Reputation: 19308
I'd like to write an any_lambda
function that checks if any of the elements in an ArrayType
column meet a condition specified by a lambda function.
Here's the code I have that's not working:
def any_lambda(f, l):
return any(list(map(f, l)))
spark.udf.register("any_lambda", any_lambda)

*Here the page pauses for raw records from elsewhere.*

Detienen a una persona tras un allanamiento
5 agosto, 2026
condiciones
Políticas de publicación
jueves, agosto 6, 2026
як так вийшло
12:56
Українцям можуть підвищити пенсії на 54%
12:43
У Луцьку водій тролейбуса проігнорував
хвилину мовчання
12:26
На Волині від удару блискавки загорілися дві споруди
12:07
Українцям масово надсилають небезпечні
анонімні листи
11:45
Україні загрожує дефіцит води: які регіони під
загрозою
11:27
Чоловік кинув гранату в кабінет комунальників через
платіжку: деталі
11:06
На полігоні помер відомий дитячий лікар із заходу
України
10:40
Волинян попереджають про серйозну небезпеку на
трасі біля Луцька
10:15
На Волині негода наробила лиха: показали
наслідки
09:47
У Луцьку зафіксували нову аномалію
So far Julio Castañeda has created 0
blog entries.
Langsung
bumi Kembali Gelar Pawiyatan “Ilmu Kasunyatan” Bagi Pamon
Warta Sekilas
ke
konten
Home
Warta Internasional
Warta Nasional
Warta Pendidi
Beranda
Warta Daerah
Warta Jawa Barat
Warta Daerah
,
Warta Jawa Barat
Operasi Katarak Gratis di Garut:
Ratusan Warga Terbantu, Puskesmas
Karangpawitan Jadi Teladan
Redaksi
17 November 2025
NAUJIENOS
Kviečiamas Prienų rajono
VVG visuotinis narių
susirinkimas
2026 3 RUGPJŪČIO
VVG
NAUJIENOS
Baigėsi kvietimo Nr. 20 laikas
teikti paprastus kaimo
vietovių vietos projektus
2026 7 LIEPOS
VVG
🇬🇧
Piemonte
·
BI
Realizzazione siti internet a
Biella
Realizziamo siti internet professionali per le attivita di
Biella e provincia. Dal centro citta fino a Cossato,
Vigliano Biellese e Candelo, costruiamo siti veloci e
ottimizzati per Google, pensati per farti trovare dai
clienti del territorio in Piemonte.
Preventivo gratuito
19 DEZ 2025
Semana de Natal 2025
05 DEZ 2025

source_df = spark.createDataFrame(
[
("jose", [1, 2, 3]),
("li", [4, 5, 6]),
("luisa", [10, 11, 12]),
],
StructType([
StructField("name", StringType(), True),
StructField("nums", ArrayType(StringType(), True), True),
])
)
actual_df = source_df.withColumn(
"any_num_greater_than_5",
any_lambda(lambda n: n > 5, col("nums"))
)
This code raises TypeError: Column is not iterable
.
How can I create an any_lambda
function that works?
Upvotes: 1
Views: 3205
Reputation: 214927
Udf expects the arguments to be columns, a lambda
function is not a column; What you might do is define any_lambda
so that it takes a lambda function and return a udf
:
import pyspark.sql.functions as F
def any_lambda(f):
@F.udf
def temp_udf(l):
return any(map(f, l))
return temp_udf
source_df = spark.createDataFrame(
[
("jose", [1, 2, 3]),
("li", [4, 5, 6]),
("luisa", [10, 11, 12]),
],
StructType([
StructField("name", StringType(), True),
StructField("nums", ArrayType(IntegerType(), True), True),
])
)
actual_df = source_df.withColumn(
"any_num_greater_than_5",
any_lambda(lambda n: n > 5)(col("nums"))
)
actual_df.show()
+-----+------------+----------------------+
| name| nums|any_num_greater_than_5|
+-----+------------+----------------------+
| jose| [1, 2, 3]| false|
| li| [4, 5, 6]| true|
|luisa|[10, 11, 12]| true|
+-----+------------+----------------------+
Or as commented by @Powers, to be explicit about the returned column type, we can specify the returned type in the udf
like so:
def any_lambda(f):
def temp_udf(l):
return any(map(f, l))
return F.udf(temp_udf, BooleanType())
Now the schema looks like:
actual_df.printSchema()
root
|-- name: string (nullable = true)
|-- nums: array (nullable = true)
| |-- element: integer (containsNull = true)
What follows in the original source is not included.